ASSIGNMENT: The lines to copy are those holding the string "Memory" in the entries below.

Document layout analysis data
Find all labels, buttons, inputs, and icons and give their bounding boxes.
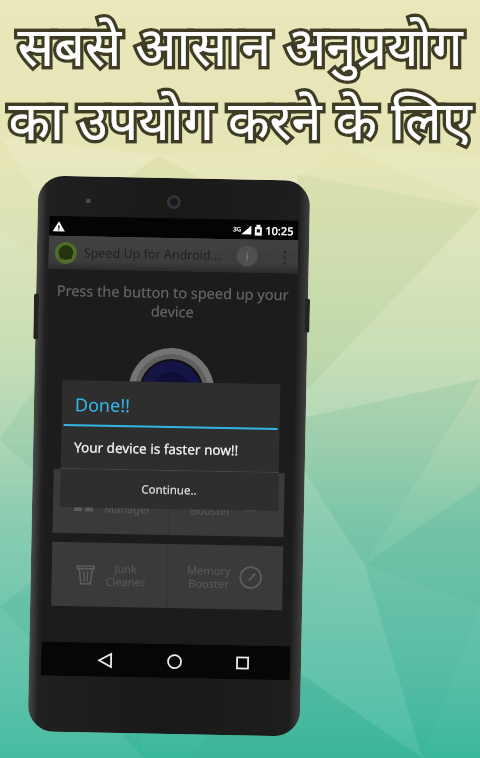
button[interactable]: Continue..: [60, 469, 279, 511]
staticText: Your device is faster now!!: [74, 438, 238, 459]
button[interactable]: Home: [158, 645, 190, 677]
staticText: i: [246, 248, 249, 264]
button[interactable]: Recents: [226, 646, 258, 679]
staticText: सबसे आसान अनुप्रयोग: [17, 8, 463, 82]
staticText: Done!!: [75, 392, 130, 418]
staticText: का उपयोग करने के लिए: [8, 82, 472, 156]
staticText: का उपयोग करने के लिए: [8, 82, 472, 156]
staticText: 10:25: [265, 223, 294, 238]
staticText: Continue..: [141, 482, 198, 499]
button[interactable]: Memory Booster: [167, 544, 283, 610]
staticText: App Manager: [104, 488, 151, 517]
staticText: Junk Cleaner: [105, 561, 146, 590]
button[interactable]: More options: [279, 245, 291, 269]
button[interactable]: Junk Cleaner: [51, 542, 167, 608]
staticText: Memory Booster: [186, 562, 231, 591]
button[interactable]: Info: [237, 245, 258, 267]
staticText: सबसे आसान अनुप्रयोग: [17, 8, 463, 82]
staticText: Press the button to speed up your device: [51, 280, 294, 323]
button[interactable]: App Manager: [52, 469, 169, 535]
staticText: Speed Up for Android...: [84, 244, 221, 264]
button[interactable]: Back: [89, 644, 121, 676]
staticText: 3G: [233, 225, 242, 233]
staticText: Speed Booster: [190, 489, 231, 518]
button[interactable]: Speed Booster: [168, 471, 285, 537]
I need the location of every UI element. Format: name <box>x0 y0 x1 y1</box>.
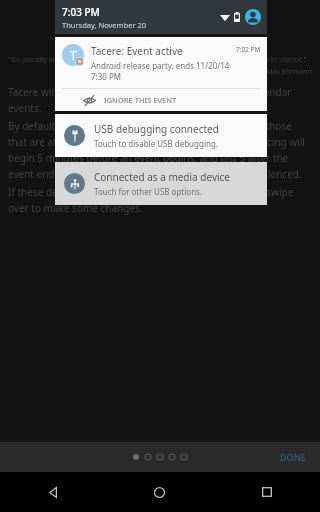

WORKED SOLUTION:
button[interactable]: Memory Booster: [167, 544, 283, 610]
staticText: Memory Booster: [186, 562, 231, 591]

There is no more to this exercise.